One of the alphabet bois lining up to take down your house...What would be your "Valhalla" song and you would set it up to play as you load up magazines set up the Tannerite Rover, turn on the water irrigation system and fill it with gasoline instead of water and prepare yourself.

 I figured it would scar the alphabet boys if they come busting in and hearing a song about people standing for their beliefs and willing to fight for them no matter the cost, Good Music  unlike that crap they listen to now.  What can I say, My humor is warped....just a bit. Next week will be "Desperate, But not Serious by Adam Ant"  Now that should really cause some psych evals., hehehe, some poor ATF guy trying to explain the attraction to his mother because he is imaging himself as The savior of the American way rather than working for an agency that have the initials of a convenience store.

     Emerald is a song by Thin Lizzy from their 1976 album Jailbreak. It is inspired by traditional Irish music and utilizes a 6/8 rhythm. The guitar riff uses an "Irish" melody with its use of triplets.  This song was recommended by "Bad Frog" one of my readers.


After their previous two albums, Nightlife and Fighting, failed to generate sales, Thin Lizzy were given one last chance by their label, Vertigo Records. The band wrote songs and collected ideas in a studio in Buckinghamshire in late 1975, then convened at Ramport Studios in London in the new year. The band selected John Alcock as their producer, as he had worked in the studio extensively. The band worked diligently through February on the album. However, guitarists Scott Gorham and Brian Robertson felt that the speed at which it was completed adversely affected its quality. Both stated that the tightness of the songs made the album feel rigid. In particular, Robertson said he would have liked more freedom to improvise his lead guitar parts. Gorham also criticized Alcock's production, saying that he didn't particularly care for his guitar tone on the album.

"When I wrote 'Warriors'…" frontman and songwriter Phil Lynott remarked in 1976, "the only way I could give any sense of heavy drug takers was by describing them as warriors; that they actually go out and do it. People like Hendrix and Duane Allman were perfectly aware of the position they were getting into. They weren't slowly being hooked. It was a conscious decision to go out and take the thing as far as it can go."

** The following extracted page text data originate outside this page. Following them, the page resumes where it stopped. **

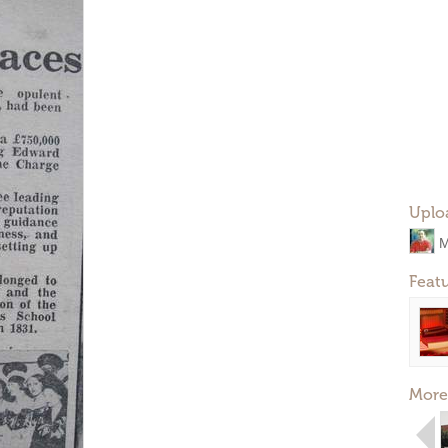
Uplo
M
Feat
More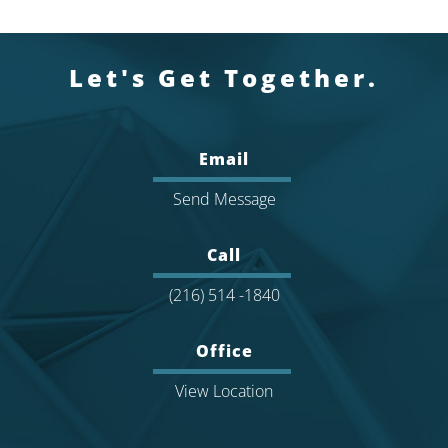
Let's Get Together.
Email
Send Message
Call
(216) 514 -1840
Office
View Location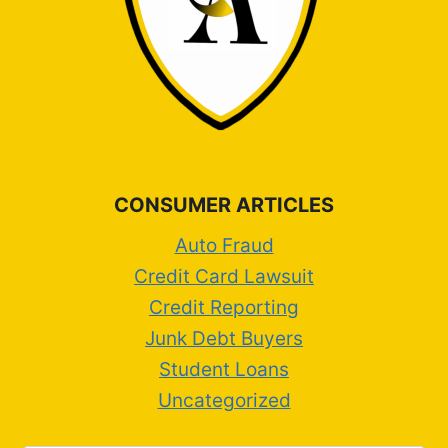
CONSUMER ARTICLES
Auto Fraud
Credit Card Lawsuit
Credit Reporting
Junk Debt Buyers
Student Loans
Uncategorized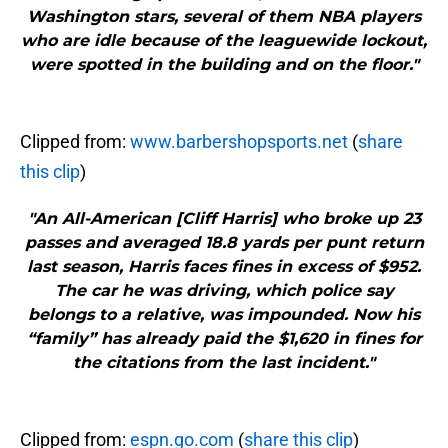
Washington stars, several of them NBA players
who are idle because of the leaguewide lockout,
were spotted in the building and on the floor."
Clipped from:
www.barbershopsports.net
(
share
this clip
)
"An All-American [Cliff Harris] who broke up 23
passes and averaged 18.8 yards per punt return
last season, Harris faces fines in excess of $952.
The car he was driving, which police say
belongs to a relative, was impounded. Now his
“family” has already paid the $1,620 in fines for
the citations from the last incident."
Clipped from:
espn.go.com
(
share this clip
)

Initially, the song "Running Back" was chosen to be a single ahead of "The Boys Are Back in Town", the latter being seen as possibly too aggressive for some radio stations to play. Lynott and producer John Alcock decided to employ session musicians to add more commercial elements to some of the tracks and try to produce a hit single, so Tim Hinkley was brought in to add keyboard parts to "Running Back". Robertson was against the idea, as he liked the song as it had originally been arranged, in a blues format with his own additions of piano and bottleneck guitar. He later said, "I took enormous offence to [the changes]. I couldn't understand why they'd pay this guy a fortune just for playing what he did. Listen to it and tell me it's not bollocks." Robertson did not play on the finished version of the song and Hinkley is not credited on the album sleeve. Lynott said at the time that "Running Back" was "very much influenced by Van Morrison. I really like that song." Hinkley later recalled, "Robbo and Scott were not keen on it at all but they were overruled." Thirty-five years later, Robertson recorded his own versions of the song on his 2011 album Diamonds and Dirt.

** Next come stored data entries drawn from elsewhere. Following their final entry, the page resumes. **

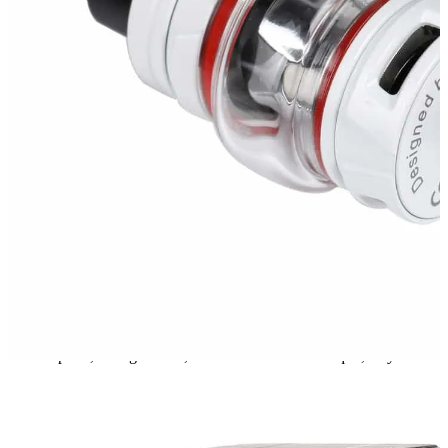
new version. With the bulb pyrex glass tube, the tank can
hold 5ml liquid. Moreover, the tank is compatible with
new cores Baby V2 A1, A2, and A3
.
Brand
Smok
Smok Vapes in Dubai and Abu Dhabi, UAE
Check Out Cool Smok Vapes in the UAE
Smok vapes
are a hit with people who vape in Dubai and Abu
Dhabi. They look great, have cool tech, and last a long time, making
vaping fun every day.
Good Vaping
Vapers in Dubai like how Smok comes up with new stuff. You get
smooth puffs, strong flavors, and batteries that don't quit, so your
vape time is always good.
New Smok Vapes in the UAE
The UAE has the best Smok vapes out now, like the
Smok Nord 5
,
Smok RPM 100
, and
Smok Novo Master Pro
.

Scott Gorham also revealed that "Romeo and the Lonely Girl" was also brought up as an option for a single, but was ultimately discarded, as "nobody was overexcited about it.



Village Voice critic Robert Christgau likened the album's songs to Bruce Springsteen cast-offs, finding Lynott's lyrical ideas "boring" and Gorham's guitar lines "second-hand". Stuart Bailie of Classic Rock magazine referred back to Christgau's appraisal, writing that both Springsteen and Lynott "were indebted to Van Morrison and his Celtic soul", and remarked how on Jailbreak "Lynott's best attributes were coming on strong."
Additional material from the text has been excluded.